Stored data entries:
● ● ● ●

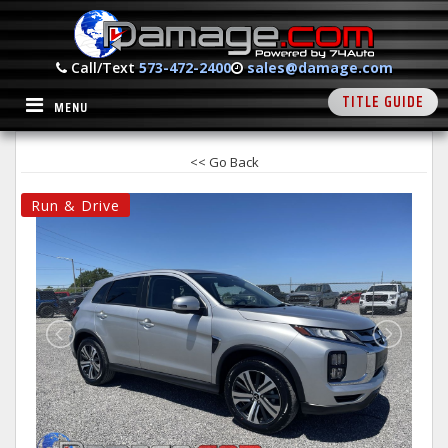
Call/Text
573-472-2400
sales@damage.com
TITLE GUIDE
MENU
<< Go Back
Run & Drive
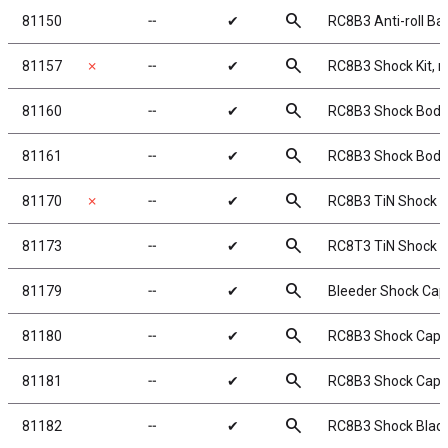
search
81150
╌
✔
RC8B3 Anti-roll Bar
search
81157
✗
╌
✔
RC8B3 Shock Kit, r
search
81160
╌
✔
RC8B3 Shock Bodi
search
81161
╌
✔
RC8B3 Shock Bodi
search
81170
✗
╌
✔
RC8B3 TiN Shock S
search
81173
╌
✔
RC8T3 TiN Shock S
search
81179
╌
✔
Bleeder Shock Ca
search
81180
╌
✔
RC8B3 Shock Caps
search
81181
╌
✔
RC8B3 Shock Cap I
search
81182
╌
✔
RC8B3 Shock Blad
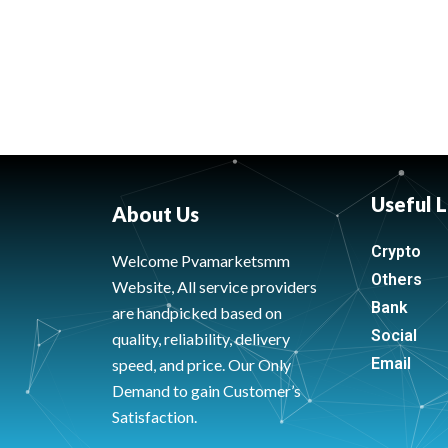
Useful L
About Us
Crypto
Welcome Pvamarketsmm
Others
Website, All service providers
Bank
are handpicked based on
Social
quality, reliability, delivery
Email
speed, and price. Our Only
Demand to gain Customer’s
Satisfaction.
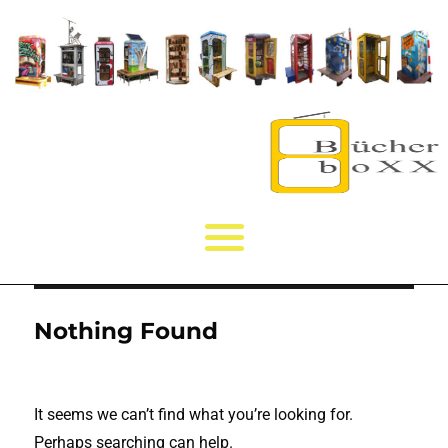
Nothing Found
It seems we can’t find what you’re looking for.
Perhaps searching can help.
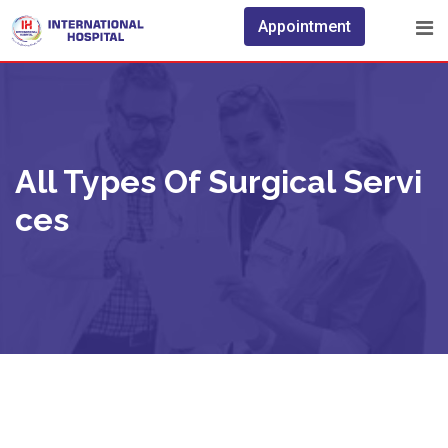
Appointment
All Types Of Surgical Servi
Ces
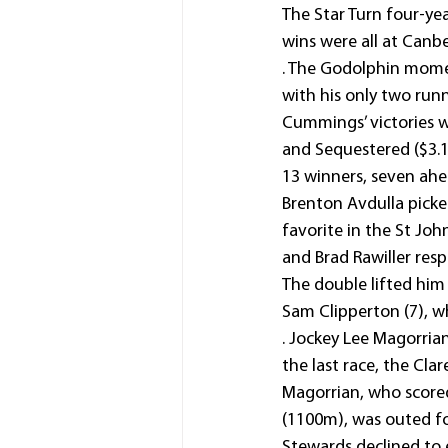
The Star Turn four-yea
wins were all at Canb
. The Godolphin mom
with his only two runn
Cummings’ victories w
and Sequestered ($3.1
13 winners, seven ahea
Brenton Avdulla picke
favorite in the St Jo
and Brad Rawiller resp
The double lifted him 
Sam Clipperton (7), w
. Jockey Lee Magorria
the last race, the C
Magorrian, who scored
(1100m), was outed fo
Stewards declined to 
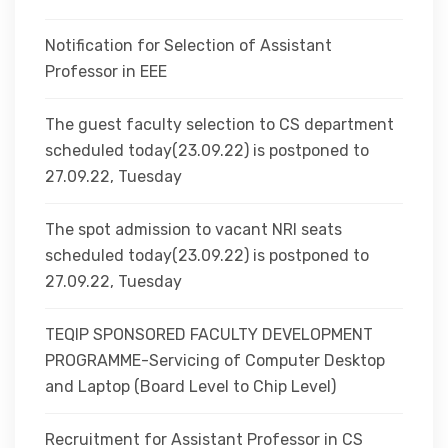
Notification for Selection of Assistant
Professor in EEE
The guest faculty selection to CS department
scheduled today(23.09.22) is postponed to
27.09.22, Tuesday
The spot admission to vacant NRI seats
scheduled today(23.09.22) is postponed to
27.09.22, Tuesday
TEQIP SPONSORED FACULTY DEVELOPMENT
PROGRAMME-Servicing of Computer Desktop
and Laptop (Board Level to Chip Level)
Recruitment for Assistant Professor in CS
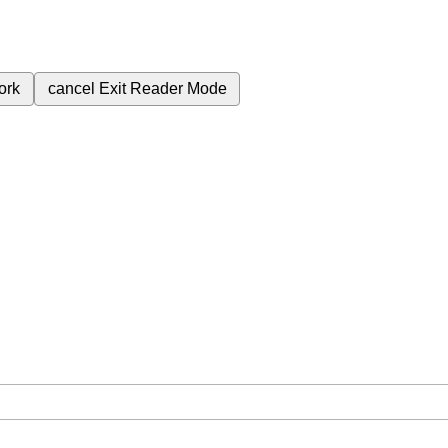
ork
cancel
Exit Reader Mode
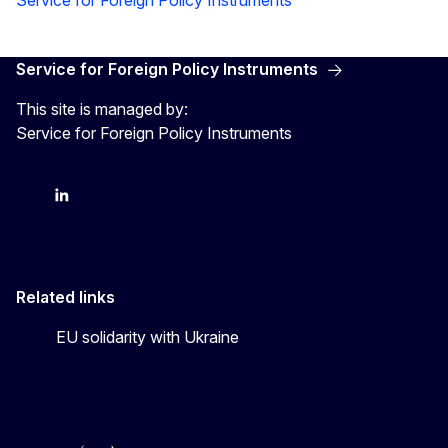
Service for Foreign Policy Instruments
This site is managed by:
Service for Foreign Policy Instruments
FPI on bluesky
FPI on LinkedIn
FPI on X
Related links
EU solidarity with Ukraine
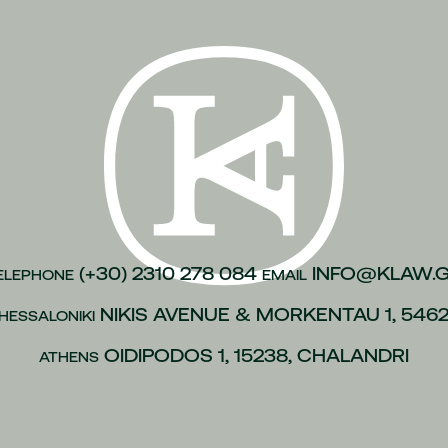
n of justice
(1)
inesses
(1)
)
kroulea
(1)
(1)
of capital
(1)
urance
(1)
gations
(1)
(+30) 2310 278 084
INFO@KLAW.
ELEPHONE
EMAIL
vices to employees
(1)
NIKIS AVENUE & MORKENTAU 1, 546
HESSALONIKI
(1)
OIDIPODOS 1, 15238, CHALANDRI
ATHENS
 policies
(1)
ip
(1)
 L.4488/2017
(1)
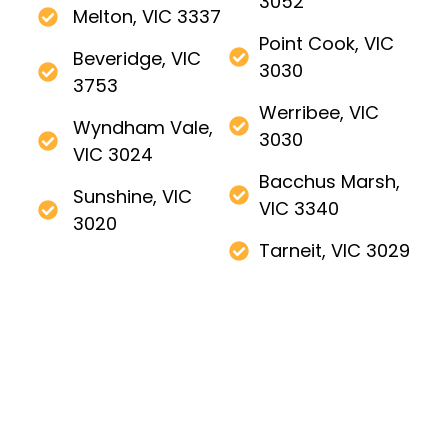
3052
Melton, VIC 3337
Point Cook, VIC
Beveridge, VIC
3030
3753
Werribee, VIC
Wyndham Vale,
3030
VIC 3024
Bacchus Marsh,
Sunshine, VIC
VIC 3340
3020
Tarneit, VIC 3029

● ● ● ●

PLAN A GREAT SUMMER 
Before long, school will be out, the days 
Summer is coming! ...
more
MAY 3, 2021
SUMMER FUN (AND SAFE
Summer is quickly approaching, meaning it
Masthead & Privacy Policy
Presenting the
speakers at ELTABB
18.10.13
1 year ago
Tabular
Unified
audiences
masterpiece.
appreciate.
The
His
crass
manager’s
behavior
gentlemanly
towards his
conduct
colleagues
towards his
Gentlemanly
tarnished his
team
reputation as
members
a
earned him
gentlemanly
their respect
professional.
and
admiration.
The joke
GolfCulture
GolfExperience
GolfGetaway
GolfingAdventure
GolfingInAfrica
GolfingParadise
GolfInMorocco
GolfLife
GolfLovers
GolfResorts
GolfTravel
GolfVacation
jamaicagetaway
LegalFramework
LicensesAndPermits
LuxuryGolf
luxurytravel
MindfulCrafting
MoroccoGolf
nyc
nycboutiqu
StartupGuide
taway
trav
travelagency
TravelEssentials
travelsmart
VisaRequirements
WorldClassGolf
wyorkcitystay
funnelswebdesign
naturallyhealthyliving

● ● ● ●

Show every line above where "Professor" is found.

Professor in EEE
Recruitment for Assistant Professor in CS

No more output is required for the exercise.